Shifting talk from dining clusters to one-offs, other important openings include Atlas at the glitzy St. Regis Hotel, MF Sushi in the up-and-coming Inman Quarter development or even strip-mall Szechuan restaurant Masterpiece in Duluth, which Williams called his "OTP gem of the year."

We've also seen a few noteworthy spots shutter this year like the nearly 70-year-old Evans Fine Foods and three of Ron Eyester's four restaurants (Only Diner in Atlantic Station remains.). Gu's Bistro on Buford Highway closed. Sobban, the Korean-meets-Southern diner in Decatur, will count Dec. 19 as its final day of service. Lusca is shuttering as is politico haunt Manuel's Tavern after nearly 60 years, albeit temporarily.

In most of these instances, a next chapter is on the horizon or has already begun. Gu's Dumplings at KSM is a smaller version of Gu's Bistro. Lusca will become a catering facility, and Brown and Le will soon start a new seafood act, Ama, at Paris on Ponce. Manuel's will reopen in the spring after the historic building on North Highland Avenue is refurbished.

No single restaurant closure, however, received as much attention as that of Here to Serve restaurants. In early October, Prime, Noche, Smash, Shucks, Strip and Coast all closed. Owner and CEO Leigh Catherall made the decision to shut her 10 restaurants en masse, and hundreds of employees were given little to no warning.

There is much to this story that saw the demise of restaurants begun in the 1990s by Atlanta's arguably first celebrity chef, Tom Catherall. It's a story that includes divorce, litigation, bankruptcy, and, most recently, Tom Catherall forming a new company in an attempt to jump-start some of the former H2S restaurants that entered his wife's portfolio upon their divorce. Catherall has supporters, but I've also got angry reader letters about honoring gift cards, of paying back wages to employees, of using bankruptcy to shield money. It's reasonable to say that the story isn't finished being told.

Positive action did result from the Here to Serve saga.
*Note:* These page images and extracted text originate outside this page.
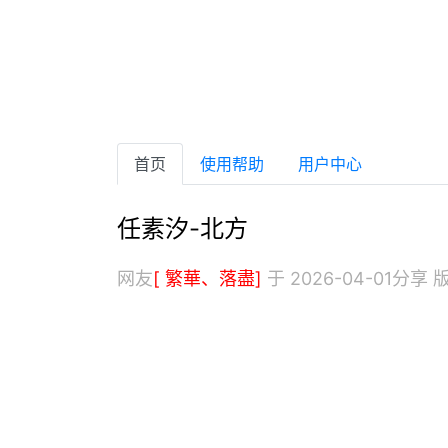
首页
使用帮助
用户中心
任素汐-北方
网友
[ 繁華、落盡]
于 2026-04-01分享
Other restaurants helped displaced workers find jobs, Atlanta Community Food Bank provided food, and nonprofit the Giving Kitchen offered emergency assistance grants. The latter, which exists to serve those in Atlanta's restaurant community facing unanticipated hardship, has its own feel-good story: After some six years, its profitable arm is finally up and running in the form of Staplehouse, a restaurant in the Old Fourth Ward. That seems like a fitting way to end a year in dining and ring in another.